Exercise data:
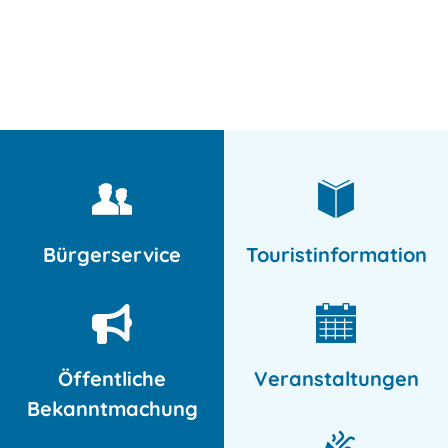
English
MENÜ
Deutsch
Bürgerservice
Touristinformation
Öffentliche
Veranstaltungen
Bekanntmachung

Activity: Leaving out only the pictures, reproduce the listing exactly.

Result of this exercise:
English
MENÜ
Deutsch
Bürgerservice
Touristinformation
Öffentliche
Veranstaltungen
Bekanntmachung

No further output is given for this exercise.